- _Task objective_: Which lines in the records below include the word "cash"? Report each of them in full.

- _Provided records_:

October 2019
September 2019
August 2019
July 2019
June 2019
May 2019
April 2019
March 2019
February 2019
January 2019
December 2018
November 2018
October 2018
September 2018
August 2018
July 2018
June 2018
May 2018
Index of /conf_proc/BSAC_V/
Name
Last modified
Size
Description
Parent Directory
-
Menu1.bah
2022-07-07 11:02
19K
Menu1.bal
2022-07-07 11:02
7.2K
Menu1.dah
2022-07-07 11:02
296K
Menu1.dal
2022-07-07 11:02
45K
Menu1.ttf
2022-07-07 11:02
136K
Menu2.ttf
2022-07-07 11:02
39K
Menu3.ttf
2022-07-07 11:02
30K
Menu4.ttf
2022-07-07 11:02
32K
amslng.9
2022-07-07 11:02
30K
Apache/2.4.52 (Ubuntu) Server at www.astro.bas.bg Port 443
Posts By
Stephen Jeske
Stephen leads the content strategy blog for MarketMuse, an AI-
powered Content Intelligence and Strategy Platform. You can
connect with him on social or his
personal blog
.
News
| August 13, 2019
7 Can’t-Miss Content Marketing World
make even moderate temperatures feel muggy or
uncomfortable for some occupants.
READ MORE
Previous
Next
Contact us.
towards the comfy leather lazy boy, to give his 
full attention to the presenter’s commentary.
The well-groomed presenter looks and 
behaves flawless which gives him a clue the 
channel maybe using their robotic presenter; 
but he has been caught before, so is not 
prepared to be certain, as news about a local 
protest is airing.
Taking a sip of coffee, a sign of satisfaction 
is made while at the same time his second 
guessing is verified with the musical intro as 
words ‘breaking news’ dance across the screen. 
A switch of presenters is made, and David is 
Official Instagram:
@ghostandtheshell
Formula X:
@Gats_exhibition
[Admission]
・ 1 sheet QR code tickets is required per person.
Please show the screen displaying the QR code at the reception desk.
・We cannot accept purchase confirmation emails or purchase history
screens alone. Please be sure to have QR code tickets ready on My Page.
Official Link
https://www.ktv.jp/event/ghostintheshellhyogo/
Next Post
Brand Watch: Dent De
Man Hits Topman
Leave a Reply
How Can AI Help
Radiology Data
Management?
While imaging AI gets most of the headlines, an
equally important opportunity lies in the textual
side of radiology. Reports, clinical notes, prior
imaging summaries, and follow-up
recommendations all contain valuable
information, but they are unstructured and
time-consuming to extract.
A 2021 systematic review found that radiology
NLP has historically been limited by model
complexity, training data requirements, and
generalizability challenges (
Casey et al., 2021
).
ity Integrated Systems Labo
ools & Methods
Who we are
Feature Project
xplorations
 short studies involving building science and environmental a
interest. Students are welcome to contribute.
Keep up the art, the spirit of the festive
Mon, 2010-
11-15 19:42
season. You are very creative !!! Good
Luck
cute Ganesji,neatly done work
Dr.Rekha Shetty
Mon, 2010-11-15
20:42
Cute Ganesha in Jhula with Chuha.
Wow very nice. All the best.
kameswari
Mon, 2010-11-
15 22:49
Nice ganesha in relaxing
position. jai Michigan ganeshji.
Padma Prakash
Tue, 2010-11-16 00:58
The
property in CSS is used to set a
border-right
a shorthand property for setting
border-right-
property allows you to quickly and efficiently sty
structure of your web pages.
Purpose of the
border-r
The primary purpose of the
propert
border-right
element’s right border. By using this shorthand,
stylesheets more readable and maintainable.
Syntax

--

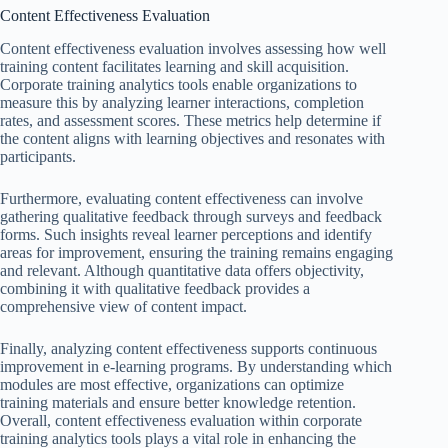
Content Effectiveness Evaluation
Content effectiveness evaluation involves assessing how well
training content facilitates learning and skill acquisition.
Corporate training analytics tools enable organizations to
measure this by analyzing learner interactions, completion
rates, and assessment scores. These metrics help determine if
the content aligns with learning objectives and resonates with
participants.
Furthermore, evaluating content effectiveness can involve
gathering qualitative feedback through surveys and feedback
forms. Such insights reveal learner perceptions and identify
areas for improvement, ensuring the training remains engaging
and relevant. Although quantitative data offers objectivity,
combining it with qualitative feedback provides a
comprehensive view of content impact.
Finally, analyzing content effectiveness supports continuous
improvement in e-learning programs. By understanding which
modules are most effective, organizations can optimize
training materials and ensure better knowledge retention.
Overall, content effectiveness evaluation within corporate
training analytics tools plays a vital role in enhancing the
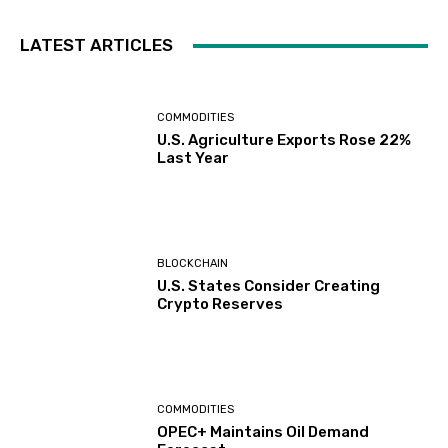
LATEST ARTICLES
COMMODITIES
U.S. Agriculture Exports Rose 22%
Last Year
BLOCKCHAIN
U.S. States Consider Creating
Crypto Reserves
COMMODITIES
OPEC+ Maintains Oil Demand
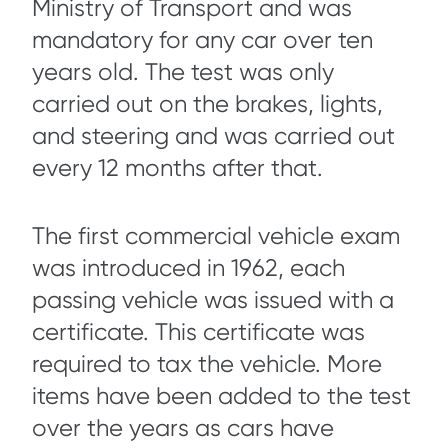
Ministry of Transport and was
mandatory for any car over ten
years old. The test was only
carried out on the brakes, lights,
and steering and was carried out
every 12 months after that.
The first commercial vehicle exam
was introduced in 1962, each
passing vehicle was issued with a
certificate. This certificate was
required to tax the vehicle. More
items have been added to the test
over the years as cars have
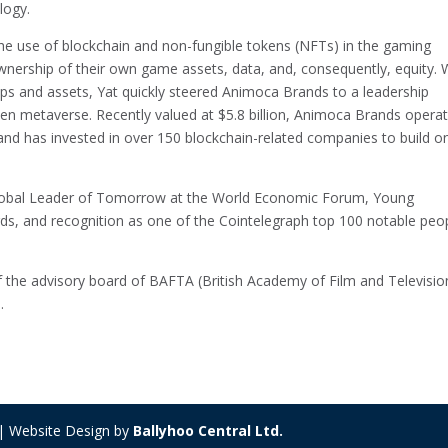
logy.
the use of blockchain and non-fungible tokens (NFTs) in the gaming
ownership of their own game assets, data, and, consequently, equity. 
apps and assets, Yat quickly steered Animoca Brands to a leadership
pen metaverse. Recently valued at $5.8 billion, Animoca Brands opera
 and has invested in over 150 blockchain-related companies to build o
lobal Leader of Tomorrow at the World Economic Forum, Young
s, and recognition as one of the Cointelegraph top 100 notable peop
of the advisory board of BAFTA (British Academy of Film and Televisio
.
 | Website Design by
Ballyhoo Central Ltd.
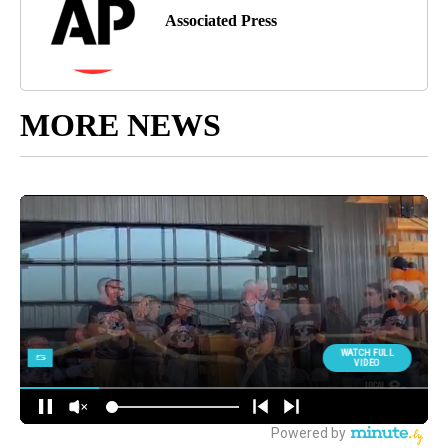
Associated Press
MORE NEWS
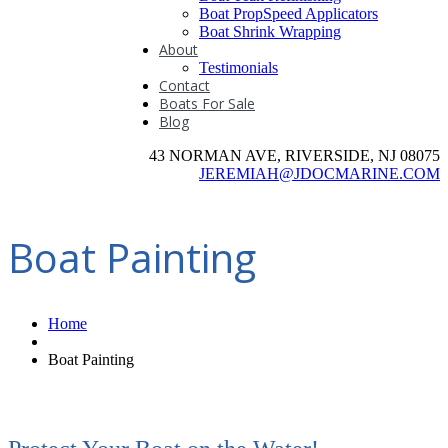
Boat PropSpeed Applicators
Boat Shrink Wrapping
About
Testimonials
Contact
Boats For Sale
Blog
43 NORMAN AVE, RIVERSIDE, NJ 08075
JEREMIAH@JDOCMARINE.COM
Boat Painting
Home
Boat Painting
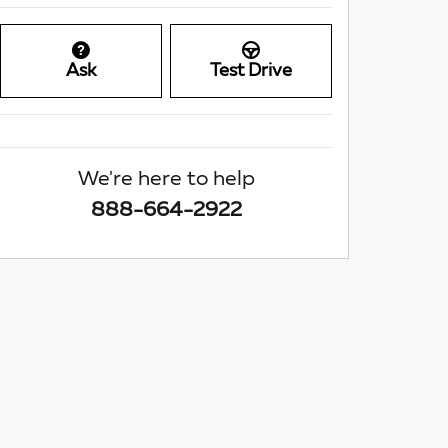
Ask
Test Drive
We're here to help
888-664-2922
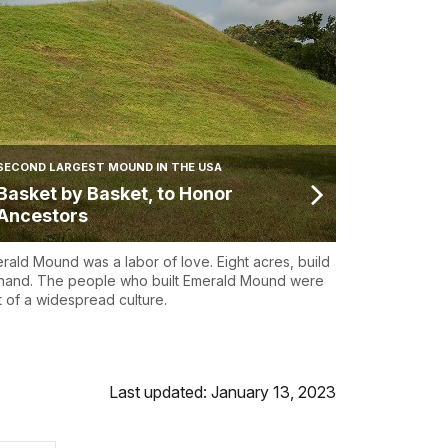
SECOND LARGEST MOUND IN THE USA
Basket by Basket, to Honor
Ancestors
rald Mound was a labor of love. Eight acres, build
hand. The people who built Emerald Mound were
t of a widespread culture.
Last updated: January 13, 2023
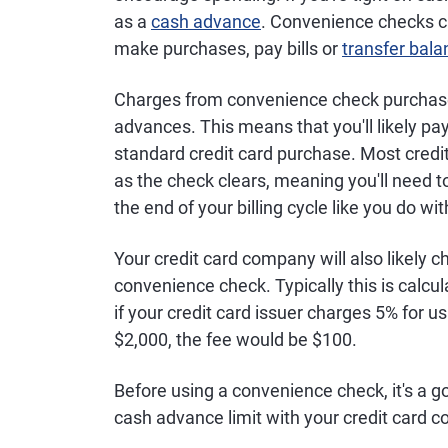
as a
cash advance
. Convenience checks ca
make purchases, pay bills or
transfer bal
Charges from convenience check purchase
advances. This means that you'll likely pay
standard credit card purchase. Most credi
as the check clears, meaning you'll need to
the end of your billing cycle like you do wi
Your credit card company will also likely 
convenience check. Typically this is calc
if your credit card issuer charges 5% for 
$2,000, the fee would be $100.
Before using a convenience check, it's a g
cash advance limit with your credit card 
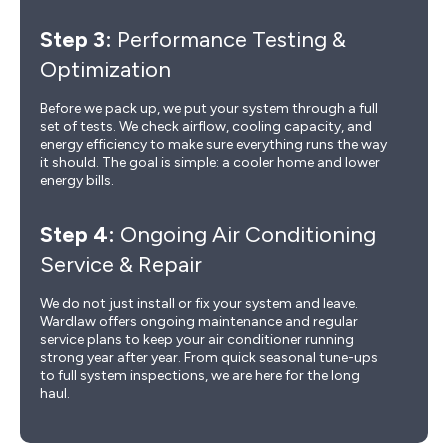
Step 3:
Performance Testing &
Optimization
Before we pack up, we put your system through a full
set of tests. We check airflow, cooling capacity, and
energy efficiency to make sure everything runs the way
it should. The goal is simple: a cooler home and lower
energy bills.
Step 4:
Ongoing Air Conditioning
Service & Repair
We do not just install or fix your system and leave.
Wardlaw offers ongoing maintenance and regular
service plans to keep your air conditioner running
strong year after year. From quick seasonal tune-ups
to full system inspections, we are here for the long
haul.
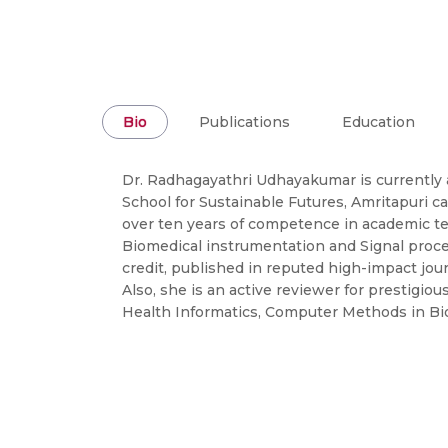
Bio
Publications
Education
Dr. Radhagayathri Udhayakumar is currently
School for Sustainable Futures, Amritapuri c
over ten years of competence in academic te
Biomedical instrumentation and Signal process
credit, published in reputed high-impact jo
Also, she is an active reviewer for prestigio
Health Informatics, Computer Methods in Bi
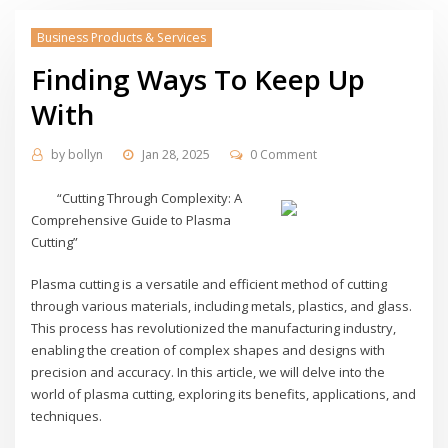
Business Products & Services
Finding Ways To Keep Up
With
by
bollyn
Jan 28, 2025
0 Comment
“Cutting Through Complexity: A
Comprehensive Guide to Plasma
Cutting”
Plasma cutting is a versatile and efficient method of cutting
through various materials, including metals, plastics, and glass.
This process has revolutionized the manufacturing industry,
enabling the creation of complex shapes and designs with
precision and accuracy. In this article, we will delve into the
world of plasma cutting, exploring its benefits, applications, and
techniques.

...

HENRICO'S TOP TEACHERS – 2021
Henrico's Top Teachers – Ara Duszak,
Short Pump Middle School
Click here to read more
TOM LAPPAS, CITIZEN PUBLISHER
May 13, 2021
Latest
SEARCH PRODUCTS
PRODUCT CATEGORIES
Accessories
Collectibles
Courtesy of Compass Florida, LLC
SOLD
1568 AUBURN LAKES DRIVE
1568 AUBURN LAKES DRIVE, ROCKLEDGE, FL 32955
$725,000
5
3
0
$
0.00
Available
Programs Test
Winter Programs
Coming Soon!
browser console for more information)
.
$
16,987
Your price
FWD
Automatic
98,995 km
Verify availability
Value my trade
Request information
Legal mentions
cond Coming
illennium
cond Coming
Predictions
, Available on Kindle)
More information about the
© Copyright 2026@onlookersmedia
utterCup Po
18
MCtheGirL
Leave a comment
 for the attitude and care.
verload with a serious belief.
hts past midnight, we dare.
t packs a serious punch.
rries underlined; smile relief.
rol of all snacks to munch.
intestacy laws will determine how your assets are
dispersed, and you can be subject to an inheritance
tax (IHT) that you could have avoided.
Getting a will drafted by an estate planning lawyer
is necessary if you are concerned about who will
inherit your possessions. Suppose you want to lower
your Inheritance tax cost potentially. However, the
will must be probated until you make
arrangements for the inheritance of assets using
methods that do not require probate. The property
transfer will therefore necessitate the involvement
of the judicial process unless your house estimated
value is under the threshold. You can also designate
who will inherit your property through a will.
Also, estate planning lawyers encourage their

- _Final answer_:
cash advance
cash advance limit with your credit card 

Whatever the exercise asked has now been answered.